Balancing heating system including U/F heating
On Friday, 15 February 2013 12:53:40 UTC, Andrew Mawson wrote:
"larkim" wrote in message
...
I've been fiddling with a number of rads in our badly piped-up house over
the last few weeks to encourage some unenthusiastic radiators to start
heating up. I've not got a thermometer to balance properly, so I'm largely
just going through the process of throttling back the locksheild valves on
the well behaved radiators until I start to achieve some balance. Largely
nil effect so far (though some occasional glimpses of success).
However, it just occurred to me that the largest rad in the house is in
fact the wet UFH in our kitchen, and whilst that is nice and toasty and
warm it may well be the largest single drain on the supply.

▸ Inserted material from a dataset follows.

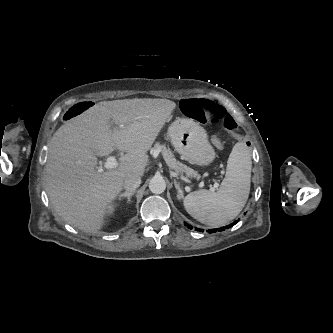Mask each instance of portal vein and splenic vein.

The whole system is very imperfect. From a WB combi, we have effectively
two zones - the UFH zone and the radiators. The hot spewing forth from the
boiler goes to the rads (presuming there is a call for heat from the
thermostat), and if there is also a call for heat from the thermostat for
the UFH then that sucks up part of the supply too. When the main
thermostat demands no heat, the UFH thermostat has no live power supply,
and therefore the UFH cannot call for heat in its own right - the UFH can
only operate when the main stat calls for it.

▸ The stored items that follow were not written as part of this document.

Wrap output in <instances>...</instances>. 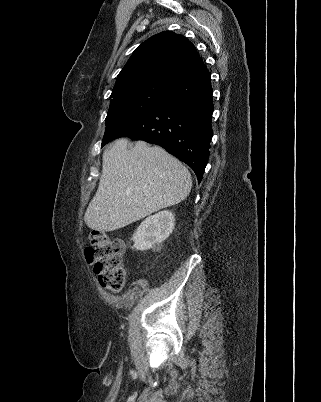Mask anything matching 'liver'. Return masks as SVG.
Returning <instances> with one entry per match:
<instances>
[{"label": "liver", "instance_id": "obj_1", "mask_svg": "<svg viewBox=\"0 0 321 402\" xmlns=\"http://www.w3.org/2000/svg\"><path fill=\"white\" fill-rule=\"evenodd\" d=\"M191 187L188 169L163 148L138 141L128 149L122 138L103 153L99 186L84 220L92 230L115 231L180 203Z\"/></svg>", "mask_w": 321, "mask_h": 402}]
</instances>
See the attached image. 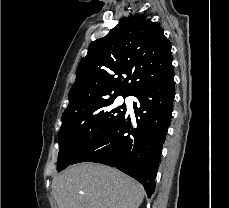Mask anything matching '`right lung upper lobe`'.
Masks as SVG:
<instances>
[{"label":"right lung upper lobe","instance_id":"right-lung-upper-lobe-1","mask_svg":"<svg viewBox=\"0 0 229 208\" xmlns=\"http://www.w3.org/2000/svg\"><path fill=\"white\" fill-rule=\"evenodd\" d=\"M163 32L158 23L134 15L92 42L77 67L62 118L99 100L133 96L172 72L171 43Z\"/></svg>","mask_w":229,"mask_h":208}]
</instances>
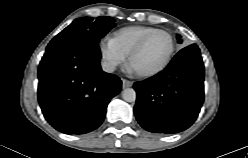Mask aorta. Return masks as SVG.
Masks as SVG:
<instances>
[{"mask_svg": "<svg viewBox=\"0 0 248 158\" xmlns=\"http://www.w3.org/2000/svg\"><path fill=\"white\" fill-rule=\"evenodd\" d=\"M122 98L126 102H135L136 100V92L133 88H126L122 92Z\"/></svg>", "mask_w": 248, "mask_h": 158, "instance_id": "obj_1", "label": "aorta"}]
</instances>
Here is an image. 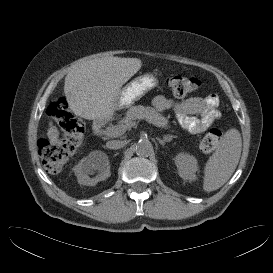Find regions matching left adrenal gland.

I'm sure this is far from ideal, but the consequence is that we have always
set the thermostat for the UFH to demand heating whenever the rads are
calling for it (by setting the UFH thermostat at the lowest level
possible). We worked on the presumption that we always wanted some heat in
the floor, and didn't consider that there might be some impact on the rest
of the system.
Is there likely to be an impact? I *think* that the UF zone and the rad
zone divert from one "T" of 15mm piping. There is a pump on the UFH, so I
presume there is a maximum flow which it can possibly draw away from the
rads - assuming the pump in the UFH is less powerful than the pump in the
boiler.
Or am I barking up the wrong tree considering whether the UFH is having any
impact at all on the balancing of the rest of the system?
TIA!
Matt
Does the UFH not have a manifold with a mixing valve and a flow throttling
valve so that you can reduce its demand ?
AWEM
I presume it does, yes, so perhaps that might be an area to fiddle with to get the temps up.